Tall guy - Sam - is driving him home, telling him to stop apologising, that it’s not his fault, but Mick still feels guilty. And on top of feeling guilty, he’s mad.

Because Arthur was sitting there, relaxing on the beach, _ high out of his mind, _and Mick was fucking drowning in more ways than one.

For once, he feels justified in his anger. He could have died, and Arthur wouldn’t have cared. He fumes in silence as Sam drives down the highway, radio switched off, until breathing comes easier and he realises - why should he?

Why _ should _ Arthur care, when Mick is really just a waste of space? A waste of air - perhaps the universe is finally pulling the plug, cutting off Mick’s oxygen supply. 

“Your boyfriend is kind of a dick,” Sam says finally, flicking his indicator on.

Mick pauses. One half of him wants to agree, the other, to deny vehemently.

“I don’t know,” he ends up replying, “Maybe.”

“Did you hear what he said?” Sam asks.

“I was a bit busy,” Mick states flatly. He doesn’t want to know. He doesn’t want to hate Arthur. He doesn’t want his life to keep unravelling like this.

“He doesn’t seem to care about…” Sam trails off, “Anything.”

‘You,’ is what Mick knows the sentence is meant to finish on.

“He was high,” Mick murmurs, rationalising it away, “Can you turn left up here, please?”

“Sure,” Sam answers, and apart from a brief thank-you and goodbye, they don’t talk any further.

Later, Mick finds it ironic that his lungs hurt like hell, and he wasn’t even the one smoking pot.

And later than that, when he falls asleep, he finds total darkness waiting for him - no colours, no people, nothing at all.


	4. you're on your own

_ i’m letting go at the reservoir _

* * *

They make up.

If making up means acting like nothing happened and ignoring everything, then they make up.

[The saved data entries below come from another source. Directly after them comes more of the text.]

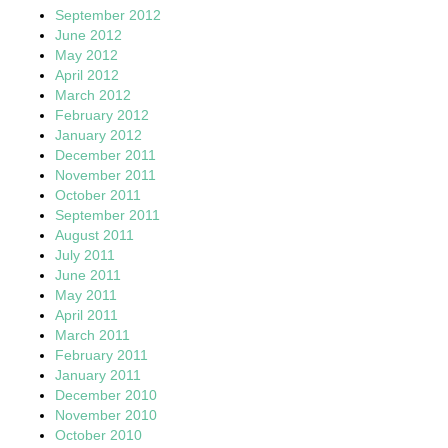
September 2012
June 2012
May 2012
April 2012
March 2012
February 2012
January 2012
December 2011
November 2011
October 2011
September 2011
August 2011
July 2011
June 2011
May 2011
April 2011
March 2011
February 2011
January 2011
December 2010
November 2010
October 2010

If things change, if Arthur wakes up one day and leaves him, it would be bad. How bad would it be? It would be _ bad, _he answers himself every night, because he doesn’t know what else to say. Surely change is not the enemy, but he doesn’t know what change will bring, and it scares him. It scares him to death.

Mick realises, after a few days, that he never received that call from his sister. He sends her text after text, all read, all ignored, and slowly the ice starts to thaw. As winter in the north comes to an end, the emptiness he felt throughout the season begins to melt away, leaving in its place something sharper, something harsher, something raw - a sparking wire, an exposed nerve, tripping his breaker until eventually the power just-

Goes out.

It’s raining, that night, the air in Mick’s small apartment damp and cool against his skin. Mick wants to watch Breaking Bad. Arthur wants to watch Game of Thrones. They watch Game of Thrones. It’s something small, but still, it’s something, and Mick recoils at the spurt of irritation he feels at Arthur getting his way. He’s… annoyed, at somebody who’s supposed to be the most important person in his life, and for once he isn’t entirely sure he can blame it on himself.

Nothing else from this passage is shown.